When Vivian Zapata walks down the red carpet at the sixth annual Latin Grammy Awards tonight, she won't have to worry about winning awards.
She's already a winner.
The University of Illinois sophomore beat out hundreds of entries in a poster competition sponsored by the Chicago-based nonprofit arts organization Latino Art Beat to become the Grammy Awards official artist.
With her award, announced in August, Zapata also won a full-tuition scholarship to the university for this academic year. The scholarship was co-sponsored by the UI College of Fine and Applied Arts.
So you might think the stressful part is over.
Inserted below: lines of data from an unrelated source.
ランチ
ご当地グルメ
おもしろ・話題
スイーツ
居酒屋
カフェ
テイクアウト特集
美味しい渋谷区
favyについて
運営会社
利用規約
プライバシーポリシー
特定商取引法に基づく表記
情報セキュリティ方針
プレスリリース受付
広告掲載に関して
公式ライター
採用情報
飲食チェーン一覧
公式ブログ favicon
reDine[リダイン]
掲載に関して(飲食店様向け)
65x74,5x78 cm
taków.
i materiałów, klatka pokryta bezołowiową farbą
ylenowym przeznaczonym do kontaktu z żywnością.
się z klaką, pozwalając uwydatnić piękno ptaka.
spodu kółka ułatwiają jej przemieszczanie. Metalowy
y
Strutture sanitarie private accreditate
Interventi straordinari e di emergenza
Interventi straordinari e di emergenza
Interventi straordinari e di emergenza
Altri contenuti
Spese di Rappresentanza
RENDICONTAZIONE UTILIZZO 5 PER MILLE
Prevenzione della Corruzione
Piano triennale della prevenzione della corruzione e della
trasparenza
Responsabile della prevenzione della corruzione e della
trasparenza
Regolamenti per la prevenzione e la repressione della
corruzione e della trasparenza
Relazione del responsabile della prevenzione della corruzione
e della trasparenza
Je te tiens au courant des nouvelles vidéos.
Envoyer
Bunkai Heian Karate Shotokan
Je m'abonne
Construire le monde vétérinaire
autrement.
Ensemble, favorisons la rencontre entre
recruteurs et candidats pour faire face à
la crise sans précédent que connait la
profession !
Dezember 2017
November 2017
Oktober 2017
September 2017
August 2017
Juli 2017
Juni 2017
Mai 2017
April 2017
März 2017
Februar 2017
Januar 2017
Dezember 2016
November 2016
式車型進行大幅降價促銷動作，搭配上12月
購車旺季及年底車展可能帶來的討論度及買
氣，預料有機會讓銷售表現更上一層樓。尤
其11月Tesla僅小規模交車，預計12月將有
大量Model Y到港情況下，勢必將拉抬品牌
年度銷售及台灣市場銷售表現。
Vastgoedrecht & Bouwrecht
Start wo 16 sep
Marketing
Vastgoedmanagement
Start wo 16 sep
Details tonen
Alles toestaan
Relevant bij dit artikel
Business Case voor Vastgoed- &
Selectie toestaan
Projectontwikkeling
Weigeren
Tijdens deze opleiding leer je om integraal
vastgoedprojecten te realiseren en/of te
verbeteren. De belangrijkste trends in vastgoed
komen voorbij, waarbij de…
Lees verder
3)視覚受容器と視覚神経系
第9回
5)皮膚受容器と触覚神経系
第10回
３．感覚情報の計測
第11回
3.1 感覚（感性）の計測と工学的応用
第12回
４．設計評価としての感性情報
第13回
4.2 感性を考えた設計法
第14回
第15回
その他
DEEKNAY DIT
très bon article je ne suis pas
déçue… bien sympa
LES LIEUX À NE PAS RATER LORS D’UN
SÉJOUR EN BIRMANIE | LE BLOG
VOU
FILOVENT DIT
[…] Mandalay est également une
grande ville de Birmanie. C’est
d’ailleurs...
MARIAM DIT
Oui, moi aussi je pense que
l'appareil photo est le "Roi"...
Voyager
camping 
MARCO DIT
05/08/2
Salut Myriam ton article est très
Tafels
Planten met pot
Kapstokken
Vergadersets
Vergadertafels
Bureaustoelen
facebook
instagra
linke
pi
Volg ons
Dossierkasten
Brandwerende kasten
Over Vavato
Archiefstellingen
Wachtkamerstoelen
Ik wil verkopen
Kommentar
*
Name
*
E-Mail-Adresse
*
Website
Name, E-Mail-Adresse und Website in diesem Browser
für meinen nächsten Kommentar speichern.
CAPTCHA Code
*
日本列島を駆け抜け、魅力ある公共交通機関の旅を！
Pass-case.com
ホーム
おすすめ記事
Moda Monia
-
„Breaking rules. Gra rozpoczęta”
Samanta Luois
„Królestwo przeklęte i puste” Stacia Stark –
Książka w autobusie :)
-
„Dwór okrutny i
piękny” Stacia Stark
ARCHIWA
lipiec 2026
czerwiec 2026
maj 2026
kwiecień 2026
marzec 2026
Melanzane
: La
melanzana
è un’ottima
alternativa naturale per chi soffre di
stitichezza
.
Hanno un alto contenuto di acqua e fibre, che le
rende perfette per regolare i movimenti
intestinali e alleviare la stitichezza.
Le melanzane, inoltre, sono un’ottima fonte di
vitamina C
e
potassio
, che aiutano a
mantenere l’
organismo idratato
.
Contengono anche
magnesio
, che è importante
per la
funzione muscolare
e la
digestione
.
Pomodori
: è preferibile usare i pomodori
But there is still that carpet.
"I'm just gonna say, I'm very thankful to Latino Art Beat and the Latin Grammys," Zapata said over the phone from her home in Chicago two days before the event. "It's a dream come true, and I know this will be a big step forward (in my artistic career)."
Zapata has been stepping forward in her artistic career practically since birth. "Ever since I could pick up a pencil," she said, "(art) was always my first love."
A supportive family nurtured that love, encouraging Zapata to take elective art classes in her public schools. Her father covered an entire wall of the family's garage with her artwork. Her mother speaks proudly of Zapata's experience painting a library mural.
Zapata's undergraduate adviser, Robin Douglas, said the student has been a bright light at the UI.
"All of her instructors just think she's a fabulous student, person, artist," Douglas said in a phone interview. "Her enthusiasm for life is just wonderful, but she's very unassuming."
She's also a proven talent.
No stranger to competition, Zapata also won the district prize in a Congressional arts competition.
As a result, one of her pieces spent a year displayed in the U.S. Capitol.
When Zapata heard about the national competition during her freshman year to design the Grammy Awards poster, "I really wanted to compete, " she said. "I'm a Latina, and ever since I was little I always had exposure to that kind of music."
Naturally, Zapata started her endeavor with some mood tunes. She listened to Latin musicians like David Bisbal and Juanes and looked at magazines for ideas.
"It had to be something really festive, really full of energy," she said of her poster. "The music reflects all of that happiness and that energy."
The result is an all-out jam of color and symbol and movement.
You could almost sway to Zapata's painting, Douglas said. "It looked like music."
Douglas was so excited about the entry that she hand-delivered it to Don Rossi Nuccio, president and founder of Latino Art Beat.
"I said 'Don, this is your winner," Douglas remembered.
She was right.
It's been a whirlwind for Zapata ever since.
She attended the August announcement of Grammy nominees, where her work was unveiled to the public.
In October, she attended a glitzy awards presentation from Latino Art Beat at The School of the Art Institute in Chicago.
And this morning she was to catch an early flight to Los Angeles to walk that red carpet and, hopefully, meet the Colombian singer Shakira.
"I'm so excited about just the spectacle of the show, the people," Zapata said. "I'm gonna be exposed to art and music – my two favorite things."